Еще тексты русских формалистов, чья теория авангарда была прочитана как анализ исключительно формальной, материальной сделанности произведения, использовались Гринбергом для обозначения того факта, что произведения искусства являются технически произведенными вещами и, соответственно нужно анализировать в тех же терминах, что и такие вещи, как машины, поезда или самолеты. С этой точки зрения больше не существует ясного различия между искусством и дизайном, между произведением искусства и чисто техническим продуктом. Этот конструктивистский, производственнический подход позволял рассматривать искусство не в контексте свободного времени и просвещенного созерцания, а в терминах производства, то есть в терминах, которые больше относятся к деятельности ученых и рабочих, нежели к стилю жизни праздного класса. И на самом деле Гринберг следует той же линии аргументации, когда он превозносит авангард за демонстрацию техники искусства вместо простого использования его эффектов.
Второй текст, включенный в «Искусство и культуру» — «Положение культуры» (The Plight of Culture), — был написан после войны, в 1953 году. Здесь Гринберг еще более радикально настаивает на производственном подходе к культуре и цитирует Маркса как своего самого важного свидетеля. Гринберг утверждает, что современный индустриализм обесценил концепцию свободного времени — даже богатые должны трудиться и даже они подпадают под требование эффективности как мерила успеха, вместо того чтобы выделяться своим мастерством провождения свободного времени: «Сами богатые больше не свободны от доминирования труда; потому что точно так же, как они утратили свою монополию на физический комфорт, бедные утратили монополию на тяжелый труд». Поэтому Гринберг соглашается и в то же время не соглашается с диагнозом, который Т.С. Элиот поставил современной культуре в книге «Заметки к определению культуры» (Notes Towards the Definition of Culture) (1948).
Гринберг соглашается с Элиотом в том, что традиционная культура, основу которой составляли свободное время и рафинированность, пришла в упадок, потому что современная индустриализация принуждает к труду каждого.
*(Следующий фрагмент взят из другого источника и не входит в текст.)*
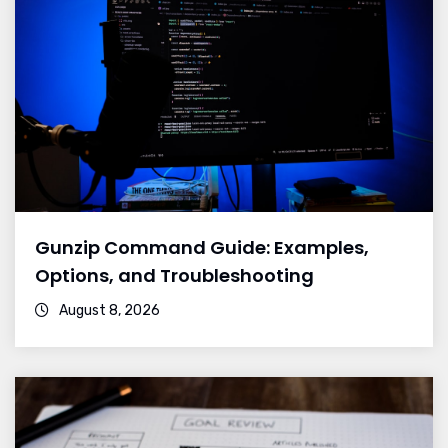
Gunzip Command Guide: Examples,
Options, and Troubleshooting
August 8, 2026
Но в то же время Гринберг пишет: «Единственный выход, который я вижу для культуры в данных обстоятельствах, — перенести центр ее тяжести, найти точку опоры не в свободном времени, а прямо посреди труда». В самом деле, отход от традиционного идеала образованности, приобретаемой в свободное время, кажется единственным выходом из бесчисленных парадоксов, произведенных попыткой Гринберга связать этот идеал с концепцией авангарда. Далее он пишет о том решении, которое предлагает: «Я не могу вообразить себе последствия того, что я предлагаю». И затем:
«Я не могу идти дальше этих построений, которые следует признать схематичными и отвлеченными <…>. Но они будут уже небесполезны, если позволят нам не отчаиваться перед конечной точкой, к которой движется культура индустриализма. И они также небесполезны, если позволят нашей мысли не останавливаться в той точке, где останавливаются Шпенглер, Тойнби и Элиот».
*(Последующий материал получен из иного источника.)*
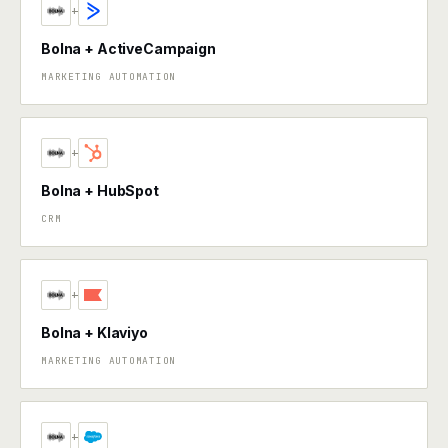
+
Bolna + ActiveCampaign
MARKETING AUTOMATION
+
Bolna + HubSpot
CRM
+
Bolna + Klaviyo
MARKETING AUTOMATION
+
Трудность, связанная с воображением культуры, расположенной «посреди труда», восходит к романтической оппозиции произведения искусства и индустриального продукта — оппозиции, которая по-прежнему является формирующей для текстов Гринберга, даже когда он воспевает авангард за то, что тот сместил внимание зрителя с содержания искусства на его технику. Поэтому Гринберг приходит к несколько противоречащему интуиции предположению, что только правящий класс, исключенный из производственного процесса, располагает достаточным количеством свободного времени для созерцания и эстетической оценки технической стороны искусства.